Monday, March 23, 2009

Extremely Improbable Events Happen All the Time

Risk managers assert in their defense that the current economic crisis was an unforeseeable, low probability event. From Andrew Haldane’s paper, Why Banks Failed the Stress Test:

Risk managers are of course known for their pessimistic streak. Back in August 2007, the Chief Financial Officer of Goldman Sachs, David Viniar, commented to the Financial Times:

“We are seeing things that were 25-standard deviation moves, several days in a row”

To provide some context, assuming a normal distribution, a 7.26-sigma daily loss would be expected to occur once every 13.7 billion or so years. That is roughly the estimated age of the universe. A 25-sigma event would be expected to occur once every 6 x 10124 lives of the universe. That is quite a lot of human histories.

How is it possible that extremely low probability events occur? The answer is that, while many events are highly probable over a short period of time, over longer periods events are extremely improbable. It is highly probable that when you go to bed tonight, you will get up in the morning from the same bed. But, think back to where you went to bed twenty years ago, and the events in your life that brought you to where you go to sleep now. How likely was it that you ended up where you are? That you have the job you have? That you have the spouse and kids you do?

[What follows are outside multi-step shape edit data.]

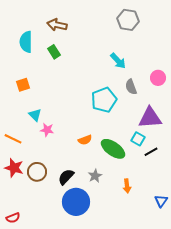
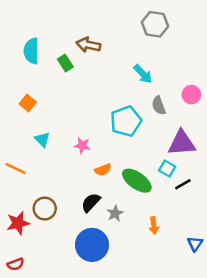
brown arrow: (57, 25) -> (88, 45), moved
orange square: (23, 85) -> (28, 103), turned -32
pink star: (47, 130) -> (82, 145), moved
red star: (14, 168) -> (18, 223), moved, turned -30
black semicircle: (66, 177) -> (91, 202), moved

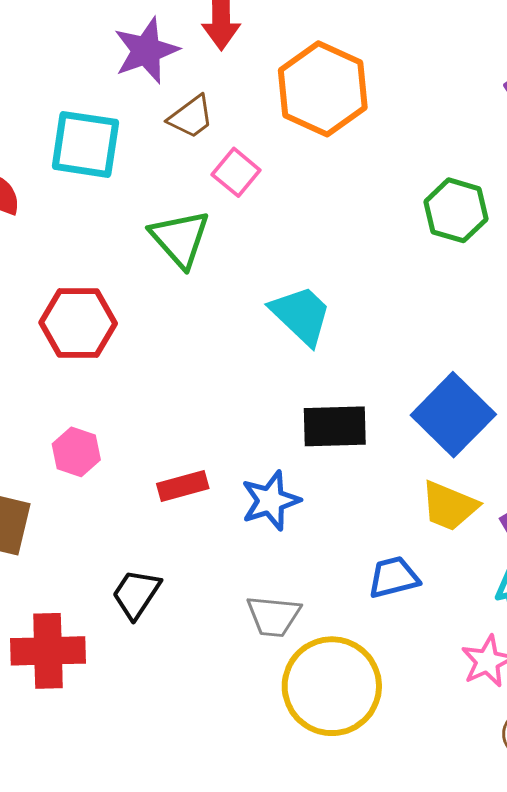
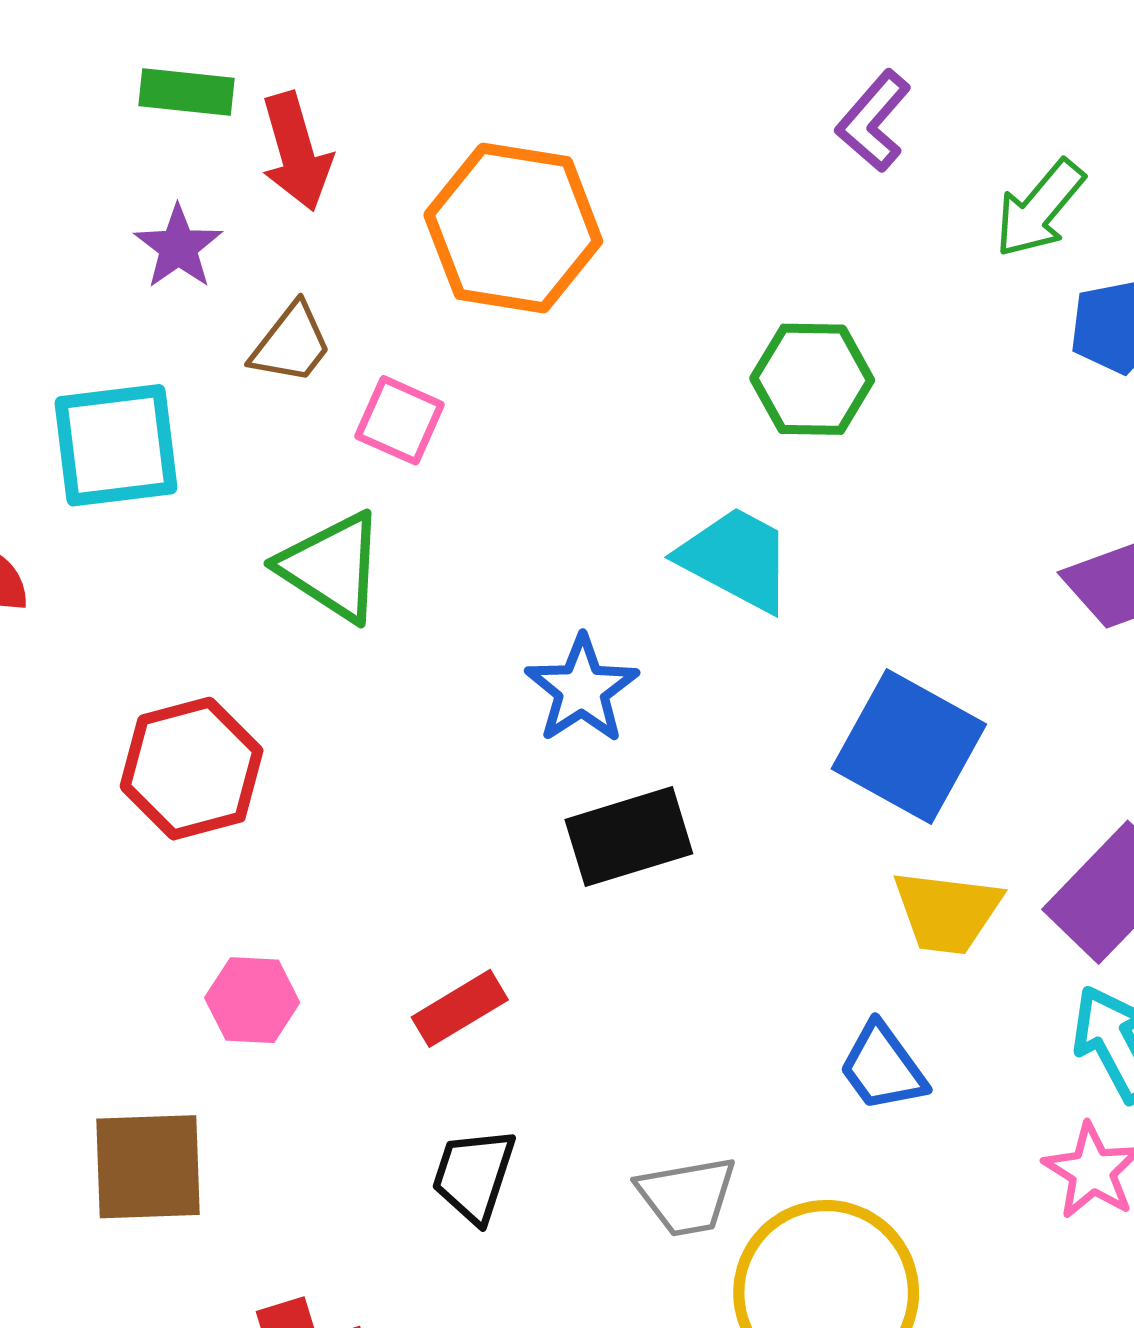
purple star: (146, 51) -> (178, 247), size x0.7
cyan trapezoid: (301, 315) -> (736, 559), moved
black rectangle: (335, 426) -> (629, 837), moved
blue star: (271, 501) -> (582, 689), moved
blue trapezoid: (394, 577) -> (883, 1067), turned -96
black trapezoid: (136, 594) -> (474, 1175), moved

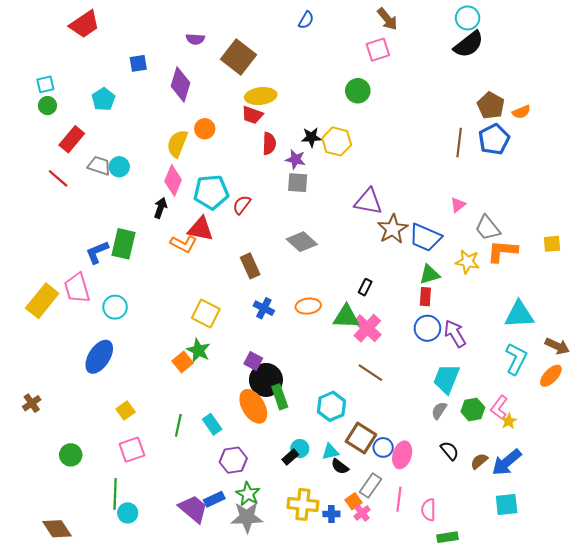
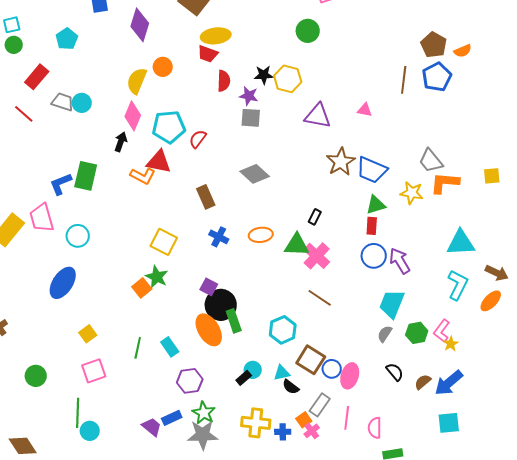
purple triangle: (368, 202) -> (318, 116), moved
pink triangle: (458, 205) -> (365, 110), moved, turned 49
purple trapezoid: (193, 509) -> (152, 427), size x0.7

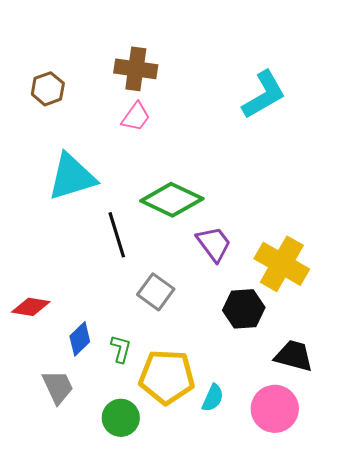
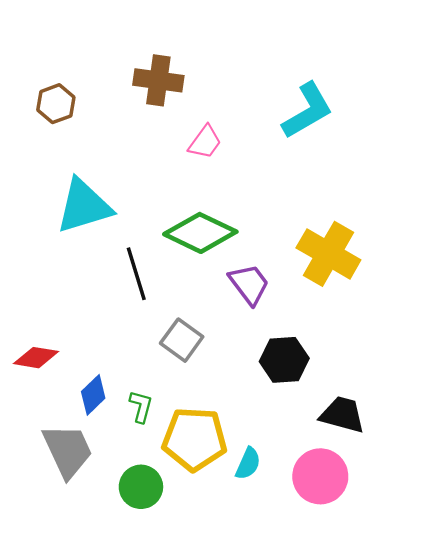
pink trapezoid: (136, 117) -> (205, 142), moved
yellow cross: (282, 264) -> (328, 254), moved
gray trapezoid: (58, 387) -> (68, 451), size x1.4

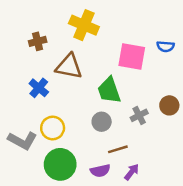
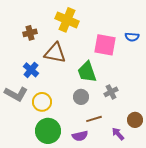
brown circle: (169, 105) -> (135, 120), moved
gray L-shape: (22, 141) -> (16, 94), moved
purple arrow: (132, 172) -> (118, 134), moved, turned -80

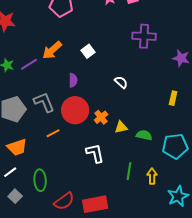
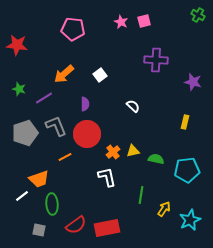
purple line: (29, 64) -> (44, 98), moved
orange cross: (101, 117) -> (113, 152), moved
orange trapezoid: (17, 147) -> (39, 179), moved
yellow arrow: (152, 176) -> (164, 209), moved, turned 35
gray square: (15, 196) -> (39, 230), moved, turned -32

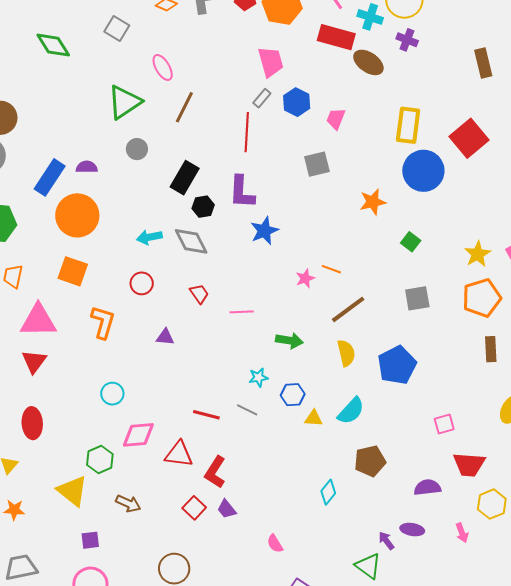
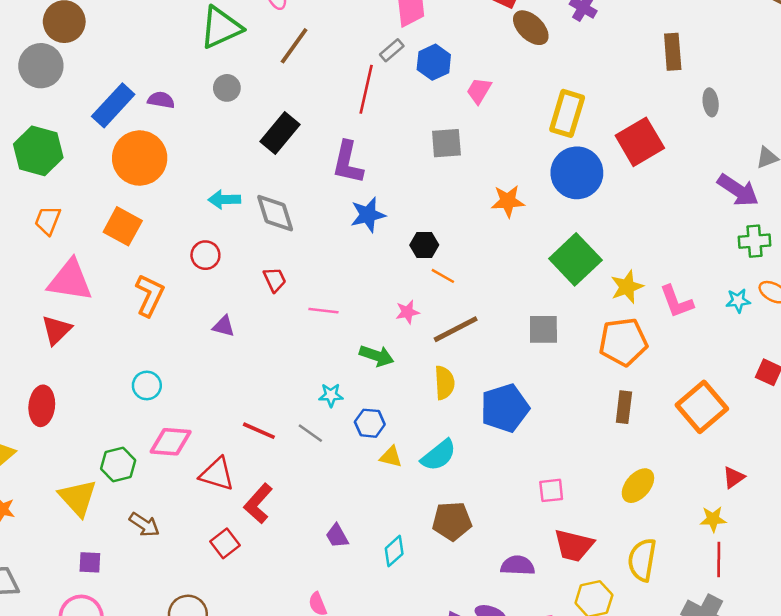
black hexagon: (203, 207) -> (424, 245), moved
green square: (411, 242) -> (575, 259), moved, size x2.0
pink star: (305, 278) -> (407, 312), moved
purple trapezoid: (227, 509) -> (337, 536), moved

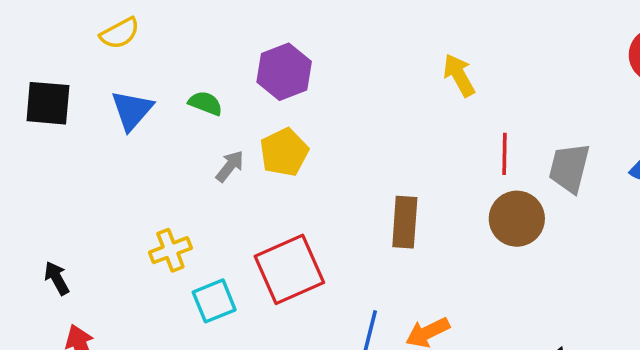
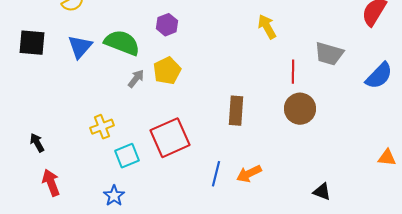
purple hexagon: (284, 72) -> (167, 25), size x0.7
green semicircle: (205, 103) -> (122, 43), size x1.8
gray trapezoid: (569, 168) -> (329, 54), moved, turned -88

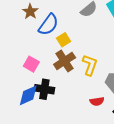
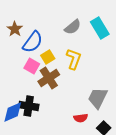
pink square: (31, 64) -> (32, 66), moved
yellow L-shape: (90, 65) -> (74, 59), moved

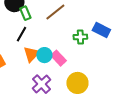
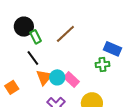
black line: (21, 34) -> (33, 58), turned -63
green cross: (80, 37) -> (102, 65), moved

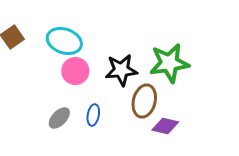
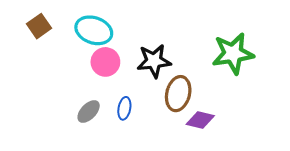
green star: (169, 63) -> (233, 54), moved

From Carl Bialik’s The Numbers Guy blog:

We tend to fixate on those events that are memorable, after they happen. Peter H. Westfall, a statistician at Texas Tech University, notes that any given order of a shuffled 52-card deck has about a one in 10 to the 68th power probability of happening, including the sequence in which all 52 cards appear in order. “Everything we see has about a zero probability,” Westfall said. “Calculating these probabilities after the fact is kind of meaningless.”

The present we’re living has impossibly low odds of occurring.

Bank risk managers acted as though every tomorrow would be similar to the short term past, and didn’t account for less probable but still very possible outcomes (like house prices declining) which could rapidly create a much different environment in just a year or two (like the one we’re living in now).